‘Do not make sex offender registry public’
A forensic psychiatrist said there was no clear evidence to show that public sex offender registries result in a reduction in the reoffending rate — and that they could even increase the risk of further crimes.
Seb Henagulph, a consultant at the Mid-Atlantic Wellness Institute and Westgate Correctional Facility, said research showed only about 12 per cent of sex offenders go on to commit a second similar offence.
He added the figure was 22.8 per cent for child sex offenders, but that was still “lower” compared to other offences, including violent and property crimes which have a 40 to 50 per cent reoffending rate.
Dr Henagulph said: “The majority of those on a register would not have gone on to offend anyway and the majority of first-time sexual offences are committed by those with no previous history of sexual offending.
“The California Sex Offender Management Board produced a report in 2008 which noted that of those convicted of a sexual offence only 10 per cent had a previous conviction for a sexual offence.

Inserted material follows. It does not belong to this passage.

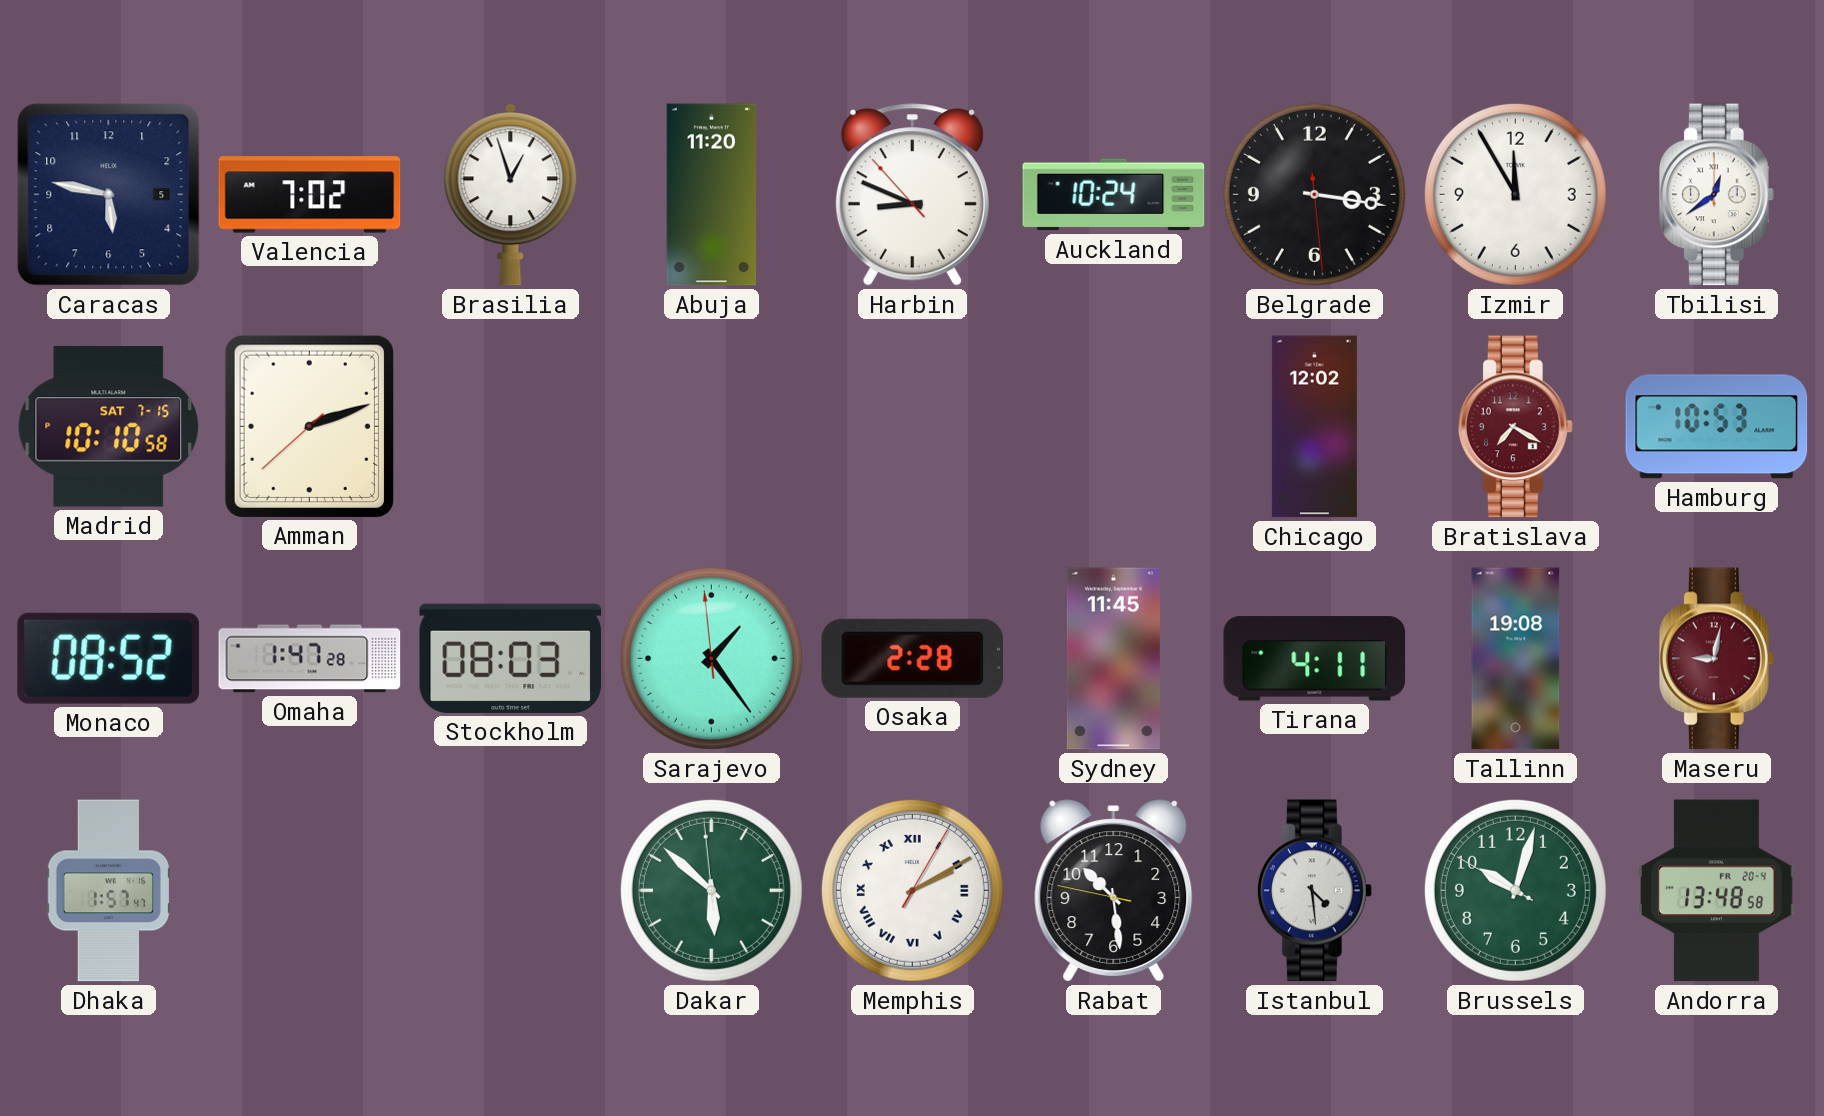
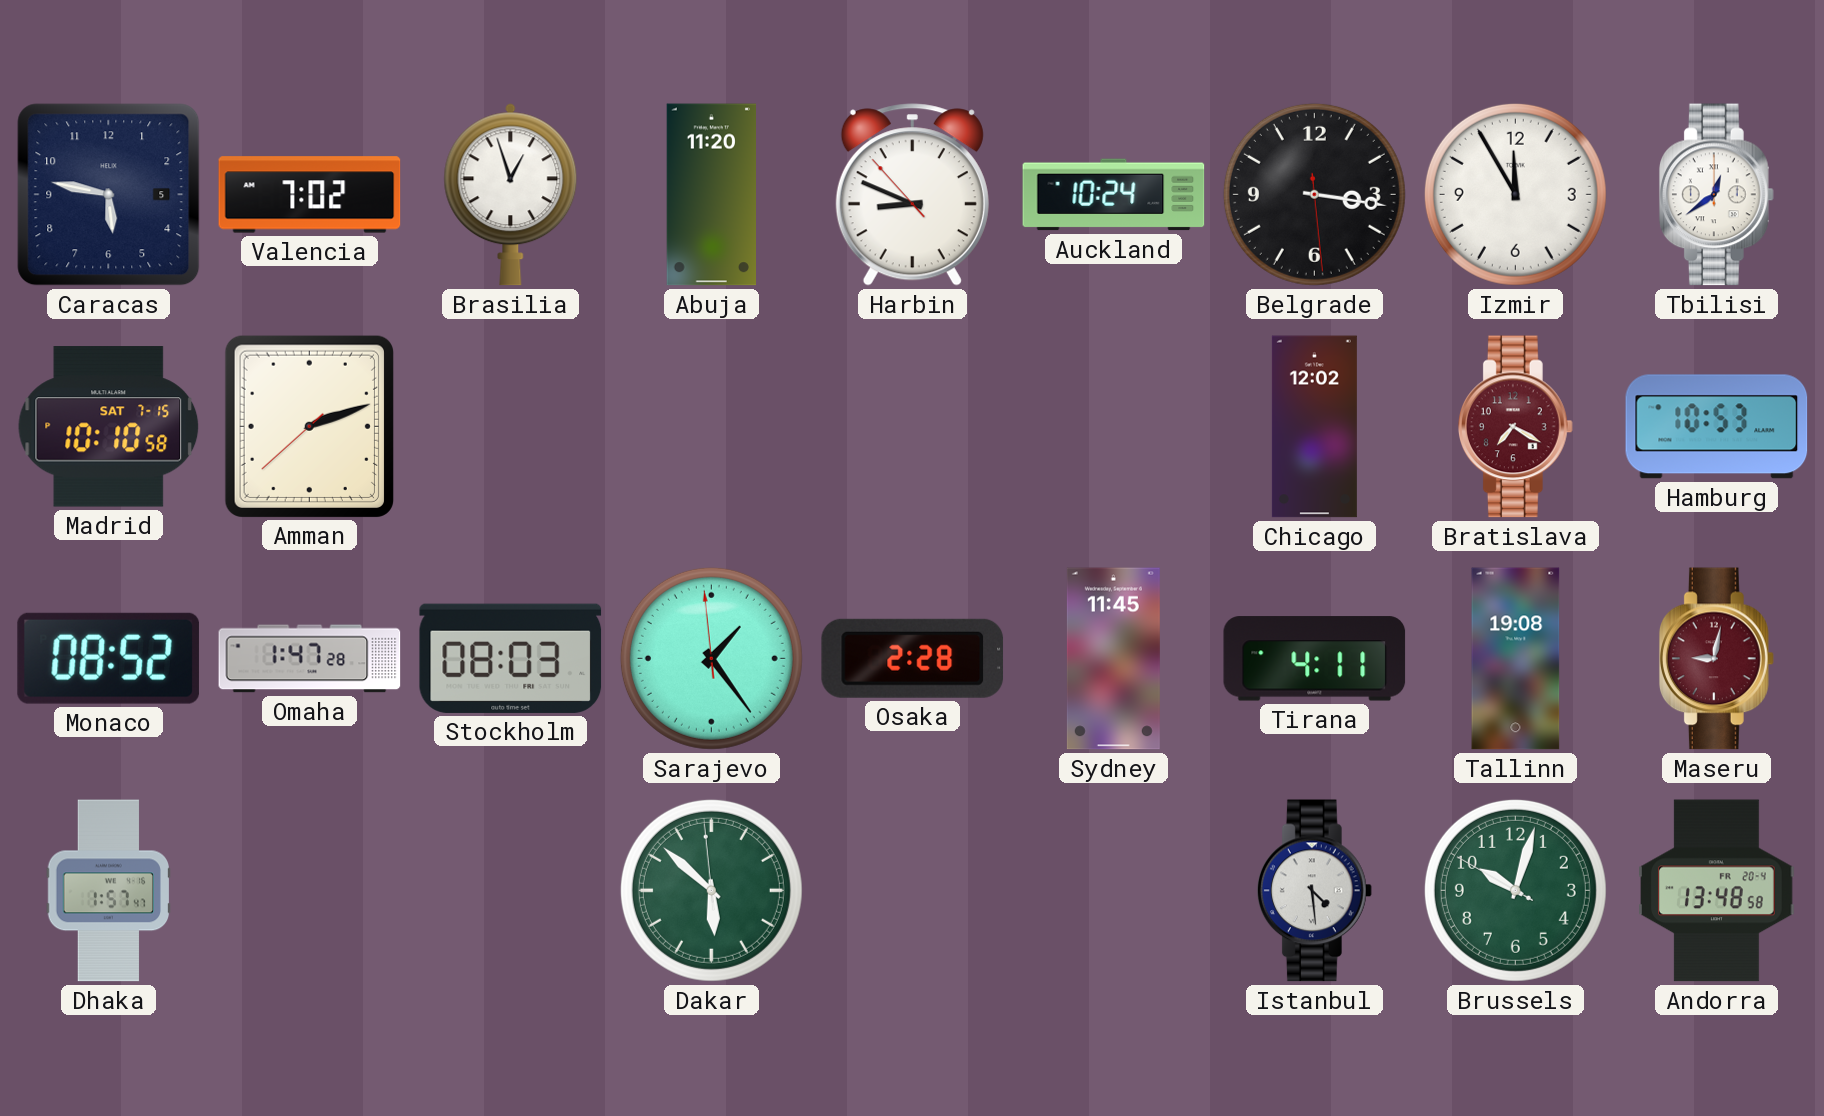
Memphis: 2:10 -> none
Rabat: 10:28 -> none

“Other research found that of all individuals released from prison who went on to commit a sexual offence, only 13 per cent had a previous conviction for a sexual offence.”
Dr Henagulph added that reoffending rates are difficult to measure because the majority of offences are either unreported or do not lead to a conviction.
He added: “Finally, these rates are for all offences of a particular class — that is offences against adults versus offences against children.
“If one looks at different subgroups, some have higher rates than others.
“For example, while the rarest of all offences is stranger offences against children — about 3 per cent of all sexual offences against children as the vast majority are committed by family and acquaintances — there is evidence that a subgroup who offend against male children do have much higher rates of reoffending and often persist over many years.”
Dr Henagulph said that he supported a closed registry available to police and probation officers and suggested that the impact on the offender and family named and shamed in public could increase the risk of a paedophile reoffending.
He explained: “The detrimental effects on the offender, and offender's family and friends, such as economic hardship, housing difficulties, and further social isolation, can actually increase the risk of reoffending.
“There is also an economic impact on those who live near registered offenders with evidence of decreased house prices and, rarely, mistaken vigilante attacks. There can be increased levels of fear and anger in those living in the neighbourhood.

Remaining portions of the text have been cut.